Syracuse won a game when its only touchdown pass was thrown by a punter. It was a long and strange night in the Carrier Dome. But somehow, the Orange hung on to defeat the Villanova Wildcats, 27-26, and avoided an embarrassing opening night loss.
"We're 1-0," Shafer said. "Was it pretty? No, it wasn't pretty, but we found a way."
Dixon showed off a calm, poised demeanor under pressure that Terrel Hunt didn't have about two quarters and two overtimes earlier. Late in the first half, Hunt was being dragged down by one defender when linebacker Dillon Lucas hit him up high. While on the ground, Hunt punched Lucas in the helmet, earning him an automatic ejection. After an offseason when coaches praised Hunt's development and maturity, it was his immaturity that almost cost Syracuse the game. Shafer said the ejection was warranted, but that there won't be any additional discipline from the team.

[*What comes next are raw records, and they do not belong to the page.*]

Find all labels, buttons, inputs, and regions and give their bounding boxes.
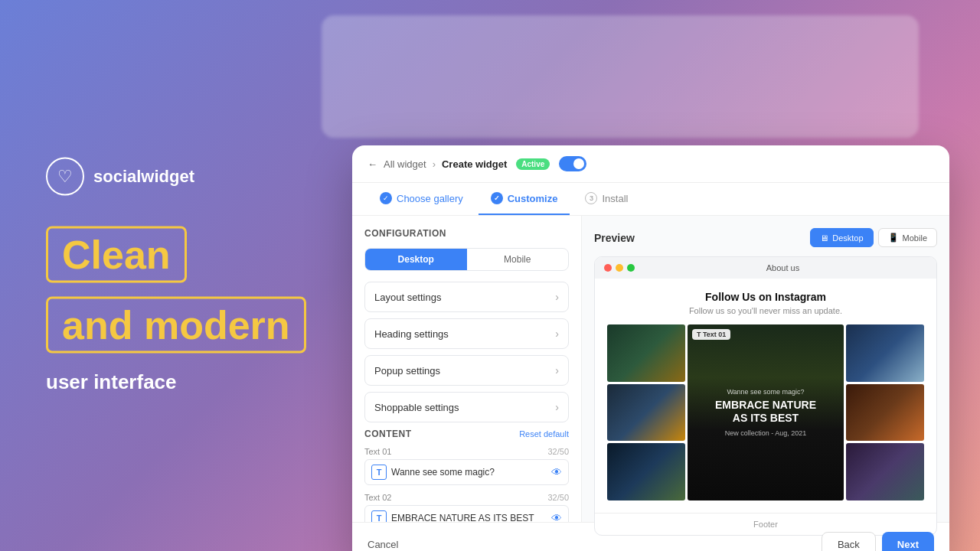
tab-choose-gallery-label: Choose gallery <box>397 193 463 204</box>
logo-text: socialwidget <box>93 167 194 187</box>
eye-icon-2[interactable]: 👁 <box>551 512 562 522</box>
eye-icon-1[interactable]: 👁 <box>551 466 562 478</box>
subtitle: user interface <box>46 370 306 394</box>
text-field-2-count: 32/50 <box>547 493 569 502</box>
device-toggle: 🖥 Desktop 📱 Mobile <box>810 228 937 247</box>
instagram-grid: T Text 01 Wanne see some magic? EMBRACE … <box>607 324 924 500</box>
main-cell-tag: New collection - Aug, 2021 <box>715 429 816 437</box>
popup-settings-chevron: › <box>555 364 559 377</box>
breadcrumb-back[interactable]: All widget <box>384 158 426 170</box>
preview-title: Preview <box>594 232 635 244</box>
layout-settings-row[interactable]: Layout settings › <box>364 282 569 312</box>
tab-check-icon: ✓ <box>380 192 392 204</box>
grid-cell-2 <box>607 384 685 442</box>
layout-settings-chevron: › <box>555 291 559 303</box>
text-type-icon-1: T <box>371 465 387 480</box>
preview-follow-title: Follow Us on Instagram <box>607 291 924 303</box>
back-arrow-icon[interactable]: ← <box>368 158 377 170</box>
preview-content: Follow Us on Instagram Follow us so you'… <box>595 279 936 513</box>
heading-settings-chevron: › <box>555 328 559 340</box>
tab-install-label: Install <box>602 193 628 204</box>
main-cell-title: EMBRACE NATUREAS ITS BEST <box>715 399 816 425</box>
grid-cell-main: T Text 01 Wanne see some magic? EMBRACE … <box>688 324 844 500</box>
preview-card-header: About us <box>595 257 936 279</box>
device-tab-mobile[interactable]: Mobile <box>467 249 569 270</box>
text-field-1-label: Text 01 <box>364 447 391 456</box>
breadcrumb-separator: › <box>433 158 436 170</box>
shoppable-settings-chevron: › <box>555 401 559 413</box>
grid-cell-1 <box>607 324 685 382</box>
device-tabs: Desktop Mobile <box>364 248 569 271</box>
right-panel: Preview 🖥 Desktop 📱 Mobile <box>582 216 949 522</box>
headline-box-1: Clean <box>46 227 187 283</box>
preview-card: About us Follow Us on Instagram Follow u… <box>594 256 937 536</box>
config-title: Configuration <box>364 228 569 239</box>
active-badge: Active <box>516 158 550 170</box>
branding-section: ♡ socialwidget Clean and modern user int… <box>46 158 306 394</box>
text-badge: T Text 01 <box>692 329 730 340</box>
breadcrumb-current: Create widget <box>442 158 507 170</box>
grid-cell-3 <box>607 443 685 500</box>
preview-header: Preview 🖥 Desktop 📱 Mobile <box>594 228 937 247</box>
text-field-1-group: Text 01 32/50 T 👁 <box>364 447 569 485</box>
layout-settings-label: Layout settings <box>374 292 441 303</box>
headline-1: Clean <box>62 235 171 275</box>
left-panel: Configuration Desktop Mobile Layout sett… <box>352 216 582 522</box>
text-field-1-input[interactable] <box>391 467 547 478</box>
preview-mobile-label: Mobile <box>903 233 927 243</box>
tab-install-num: 3 <box>585 192 597 204</box>
window-dot-red <box>604 264 612 272</box>
content-header: Content Reset default <box>364 429 569 439</box>
window-dot-yellow <box>616 264 623 272</box>
tab-customize-label: Customize <box>508 193 558 204</box>
window-dot-green <box>627 264 635 272</box>
active-toggle[interactable] <box>559 156 586 171</box>
tab-install[interactable]: 3 Install <box>573 183 640 215</box>
preview-desktop-btn[interactable]: 🖥 Desktop <box>810 228 873 247</box>
heading-settings-label: Heading settings <box>374 328 449 340</box>
back-button[interactable]: Back <box>822 532 876 551</box>
text-field-1-count: 32/50 <box>547 447 569 456</box>
text-type-icon-2: T <box>371 510 387 522</box>
popup-settings-row[interactable]: Popup settings › <box>364 355 569 386</box>
logo-icon: ♡ <box>46 158 84 196</box>
logo-row: ♡ socialwidget <box>46 158 306 196</box>
footer-right: Back Next <box>822 532 934 551</box>
text-field-1-row: T 👁 <box>364 459 569 485</box>
widget-modal: ← All widget › Create widget Active ✓ Ch… <box>352 145 949 551</box>
headline-2: and modern <box>62 305 290 345</box>
text-field-2-input[interactable] <box>391 513 547 522</box>
tab-choose-gallery[interactable]: ✓ Choose gallery <box>368 183 475 215</box>
preview-follow-sub: Follow us so you'll never miss an update… <box>607 306 924 315</box>
content-section: Content Reset default Text 01 32/50 T 👁 <box>364 429 569 522</box>
headline-box-2: and modern <box>46 297 306 354</box>
cancel-button[interactable]: Cancel <box>368 539 398 550</box>
next-button[interactable]: Next <box>882 532 934 551</box>
wizard-tabs: ✓ Choose gallery ✓ Customize 3 Install <box>352 183 949 216</box>
content-title: Content <box>364 429 412 439</box>
grid-cell-5 <box>846 384 924 442</box>
grid-cell-6 <box>846 443 924 500</box>
main-cell-sub: Wanne see some magic? <box>715 388 816 396</box>
text-field-2-group: Text 02 32/50 T 👁 <box>364 493 569 522</box>
monitor-icon: 🖥 <box>820 233 828 243</box>
popup-settings-label: Popup settings <box>374 365 440 377</box>
tab-customize[interactable]: ✓ Customize <box>479 183 570 215</box>
mobile-icon: 📱 <box>888 233 899 243</box>
reset-default-link[interactable]: Reset default <box>519 429 569 439</box>
text-field-2-row: T 👁 <box>364 505 569 522</box>
shoppable-settings-label: Shoppable settings <box>374 402 459 413</box>
preview-card-nav: About us <box>639 263 927 272</box>
tab-customize-check-icon: ✓ <box>491 192 503 204</box>
device-tab-desktop[interactable]: Desktop <box>365 249 467 270</box>
grid-cell-4 <box>846 324 924 382</box>
main-cell-overlay: Wanne see some magic? EMBRACE NATUREAS I… <box>706 379 825 446</box>
preview-desktop-label: Desktop <box>832 233 863 243</box>
heading-settings-row[interactable]: Heading settings › <box>364 318 569 349</box>
preview-mobile-btn[interactable]: 📱 Mobile <box>878 228 937 247</box>
modal-header: ← All widget › Create widget Active <box>352 145 949 183</box>
text-field-2-label: Text 02 <box>364 493 391 502</box>
shoppable-settings-row[interactable]: Shoppable settings › <box>364 392 569 422</box>
modal-body: Configuration Desktop Mobile Layout sett… <box>352 216 949 522</box>
bg-widget-blurred <box>322 15 919 138</box>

Austin Wilson came into the game after Hunt's "Shot Heard Round the Dome". Wilson looked sharp in his first full possession - a 13-play, 83 yard drive - which gave Syracuse a 17-7 lead early in the third quarter.
"I was focusing on what the next play was going to be and how to signal in," Wilson said. "At that point, I just had to react."
But as the game went on, it was Villanova's quarterback, John Robertson, who shined. Syracuse's front four struggled with his lateral speed, in large part because of their fatigue. The Wildcats dominated time of possession - they had about 63 percent of it - and prolonged drives by staying in manageable third down situations. Robertson led the Wildcats on a game-tying 19-play series in the fourth quarter that took just over nine minutes off the clock.
"He's such a damn good football player," Shafer said. "That was a hell of an effort by that kid. I've been around football my whole life and that is a gutsy son of a gun."
Syracuse gave Villanova every opportunity to win the game, but the Wildcats gave it right back - penalties to extend drives, dropped passes to end them and, of course, Chris Gough's missed field goal attempt near the end of regulation.
It was an ironic turn of events that a game where two team battled all night to lose was finally ended by two coaches trying hard to win. The difference in the game was that Shafer's fake was successful, but Andy Talley's attempt at a two-point conversation to win the game wasn't.
The Orange started the 2014 campaign with the win, but still we're left with more questions than answers. Is Syracuse's sleepy performance an anomaly or the norm? Can the defense rebound from a game where it got pushed around at times by an FCS opponent? And how can Terrel Hunt put this incident behind him and become the quarterback and leader we think he can be?
"We need to come back and clean up everything we know we need to clean up and come back with a lot of intensity and hard work," Prince-Tyson Gulley said.
Luckily for the Orange, Syracuse gets a bye week before taking on Central Michigan.
Judging by the opening performance, they'll need it.